You are viewing a plain text version of this content. The canonical link for it is here.
Posted to common-issues@hadoop.apache.org by "Matt Foley (JIRA)" <ji...@apache.org> on 2011/06/15 00:10:47 UTC

[jira] [Commented] (HADOOP-7360) FsShell does not preserve relative paths with globs

    [ https://issues.apache.org/jira/browse/HADOOP-7360?page=com.atlassian.jira.plugin.system.issuetabpanels:comment-tabpanel&focusedCommentId=13049467#comment-13049467 ] 

Matt Foley commented on HADOOP-7360:
------------------------------------

TestPathData:

Multiple places: The preferred way to express "new Path(testDir+"/d1")" is "new Path(testDir, "d1")".  This avoids hard-coding the path delimiter for a local filesystem path.

initialize():
* Consider "fs.createNewFile(Path)" instead of "fs.create(Path).close()"
* If you put the "setWorkingDirectory" command near the beginning of the method, wouldn't all the creates and mkdirs get simpler?

I'm concerned that testDir is a relative path.  Can you convert it to an absolute path as early in the process as possible, before anyone might have set a non-default working directory?

Why did you remove testWithFsAndPath()?  It is not a null test.

getParent() should be named testGetParent().

testRelativeGlobBack(): see previous concern about making "testDir" absolute before interacting with second and later setWorkingDirectory() invocations.  This might give you testDir/testDir/d1 ?

PathData:

Agree with your elimination of PathData(FileSystem, Path, FileStatus),
but suggest also eliminating PathData(FileSystem, String, FileStatus)
and PathData(FileSystem, FileStatus).
Basically, the status should be looked up in the FS, not set as an argument.
Should do so at the end of method PathData(FileSystem, String).
In comment for PathData(FileSystem, String), remove "Convenience" adjective.  It becomes the primary ctor.

setStat(boolean ignoreFNF) is counter-intuitive.  Most people seeing "setStat(boolean)" will assume the status is being set to the argument.  Please call it lookupStatus(boolean ignoreFNF).  Or could use two methods, both with zero arguments, called setStat() and setStatIgnoreFNF().

Suggest letting lookupStatus(ignoreFNF) return the stat value instead of void.  Then refreshStatus just becomes "return lookupStatus(false);".

getChecksumFile(): Why is this method needed (returns PathData), vs just using Fs.getChecksumFile() (returns Path)?

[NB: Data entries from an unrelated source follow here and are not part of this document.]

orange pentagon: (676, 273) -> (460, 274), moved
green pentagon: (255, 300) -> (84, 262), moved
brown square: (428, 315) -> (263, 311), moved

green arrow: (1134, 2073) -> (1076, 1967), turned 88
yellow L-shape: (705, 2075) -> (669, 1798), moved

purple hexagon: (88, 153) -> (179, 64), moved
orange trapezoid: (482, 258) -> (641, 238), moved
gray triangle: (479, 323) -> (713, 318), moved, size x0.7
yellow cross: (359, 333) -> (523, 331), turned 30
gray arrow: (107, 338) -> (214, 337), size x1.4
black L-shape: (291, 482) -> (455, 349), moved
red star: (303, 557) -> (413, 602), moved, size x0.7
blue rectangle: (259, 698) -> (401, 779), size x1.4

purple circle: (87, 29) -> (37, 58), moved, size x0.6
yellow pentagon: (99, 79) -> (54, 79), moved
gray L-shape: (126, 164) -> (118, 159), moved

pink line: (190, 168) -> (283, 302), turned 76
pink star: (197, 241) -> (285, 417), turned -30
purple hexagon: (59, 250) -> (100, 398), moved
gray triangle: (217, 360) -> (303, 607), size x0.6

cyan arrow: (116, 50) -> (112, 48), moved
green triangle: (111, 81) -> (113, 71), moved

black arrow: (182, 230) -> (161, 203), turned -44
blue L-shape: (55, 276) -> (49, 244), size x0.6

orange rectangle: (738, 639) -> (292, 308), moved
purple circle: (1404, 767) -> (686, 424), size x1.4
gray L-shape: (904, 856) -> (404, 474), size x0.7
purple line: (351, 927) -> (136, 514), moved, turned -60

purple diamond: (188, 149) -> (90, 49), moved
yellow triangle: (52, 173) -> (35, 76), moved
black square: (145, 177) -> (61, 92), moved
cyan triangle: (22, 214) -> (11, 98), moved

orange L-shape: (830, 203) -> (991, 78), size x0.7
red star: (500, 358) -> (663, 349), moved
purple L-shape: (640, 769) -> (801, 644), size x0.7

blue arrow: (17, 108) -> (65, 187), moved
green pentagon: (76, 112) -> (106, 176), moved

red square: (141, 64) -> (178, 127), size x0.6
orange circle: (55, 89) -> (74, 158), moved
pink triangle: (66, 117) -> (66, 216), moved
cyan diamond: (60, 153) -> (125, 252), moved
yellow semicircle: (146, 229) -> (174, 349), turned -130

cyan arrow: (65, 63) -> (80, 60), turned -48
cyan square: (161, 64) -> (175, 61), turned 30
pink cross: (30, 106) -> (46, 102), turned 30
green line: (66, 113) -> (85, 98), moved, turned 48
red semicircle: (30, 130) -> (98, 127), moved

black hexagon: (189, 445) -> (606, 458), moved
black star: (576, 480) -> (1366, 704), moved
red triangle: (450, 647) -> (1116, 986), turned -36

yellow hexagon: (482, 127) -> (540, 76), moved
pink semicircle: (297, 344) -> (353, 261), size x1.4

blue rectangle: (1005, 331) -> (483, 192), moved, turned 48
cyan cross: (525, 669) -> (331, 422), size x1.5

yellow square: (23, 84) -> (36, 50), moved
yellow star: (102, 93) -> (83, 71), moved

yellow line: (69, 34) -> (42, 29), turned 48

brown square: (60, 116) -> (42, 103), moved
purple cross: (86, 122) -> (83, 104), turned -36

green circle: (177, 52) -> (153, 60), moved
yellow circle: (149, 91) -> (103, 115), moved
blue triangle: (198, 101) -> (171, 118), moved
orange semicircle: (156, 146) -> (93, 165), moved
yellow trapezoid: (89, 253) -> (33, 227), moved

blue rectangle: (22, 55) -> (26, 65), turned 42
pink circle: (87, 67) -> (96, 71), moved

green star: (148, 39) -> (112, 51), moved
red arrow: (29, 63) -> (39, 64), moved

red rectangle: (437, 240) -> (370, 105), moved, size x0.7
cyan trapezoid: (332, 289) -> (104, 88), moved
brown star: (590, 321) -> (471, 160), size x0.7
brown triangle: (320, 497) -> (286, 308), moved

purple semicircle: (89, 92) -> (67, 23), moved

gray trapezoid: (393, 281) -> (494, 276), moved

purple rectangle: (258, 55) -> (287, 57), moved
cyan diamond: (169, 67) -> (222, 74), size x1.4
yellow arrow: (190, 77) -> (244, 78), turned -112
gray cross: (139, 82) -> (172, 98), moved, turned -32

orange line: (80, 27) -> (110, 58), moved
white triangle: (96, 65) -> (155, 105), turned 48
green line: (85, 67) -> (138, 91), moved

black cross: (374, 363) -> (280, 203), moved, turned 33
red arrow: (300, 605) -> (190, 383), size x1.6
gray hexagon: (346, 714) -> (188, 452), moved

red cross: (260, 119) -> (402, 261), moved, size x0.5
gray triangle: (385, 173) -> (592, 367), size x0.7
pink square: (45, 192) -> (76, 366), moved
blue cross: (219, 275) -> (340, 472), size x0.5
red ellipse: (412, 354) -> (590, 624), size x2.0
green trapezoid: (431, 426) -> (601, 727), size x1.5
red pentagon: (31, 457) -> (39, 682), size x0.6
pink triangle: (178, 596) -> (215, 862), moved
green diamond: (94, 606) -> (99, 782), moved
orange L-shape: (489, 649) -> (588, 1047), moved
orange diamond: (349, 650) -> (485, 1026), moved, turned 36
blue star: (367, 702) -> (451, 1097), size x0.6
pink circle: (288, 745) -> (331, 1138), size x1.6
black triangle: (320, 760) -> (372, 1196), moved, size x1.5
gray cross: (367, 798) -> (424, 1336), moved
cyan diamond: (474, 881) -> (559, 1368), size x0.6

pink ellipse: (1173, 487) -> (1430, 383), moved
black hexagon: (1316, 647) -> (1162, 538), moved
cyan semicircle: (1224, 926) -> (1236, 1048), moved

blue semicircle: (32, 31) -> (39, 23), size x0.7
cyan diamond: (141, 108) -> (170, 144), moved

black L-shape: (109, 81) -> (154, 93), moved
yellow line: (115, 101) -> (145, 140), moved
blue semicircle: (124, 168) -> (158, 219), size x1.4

getParent(): Several concerns:
* Why is this method needed instead of just using Path.getParent()?  There are currently no callers of this new method.
* Why is it important to preserve the relative-ness of the parent path?  Trying to do so exposes you to serious issues because the current working directory may have changed since PathData#string was stored, which means the value returned by this method could be meaningless if string was relative.  I think I would go so far as to say this can't work.  I would much rather let Path.getParent() do what it was carefully implemented to do.
* The same issue applies to the next two chunks.

This brings up the issue of why PathData saves the value of #string?
This just begs for such mis-use.  I've opened HADOOP-7393 for this.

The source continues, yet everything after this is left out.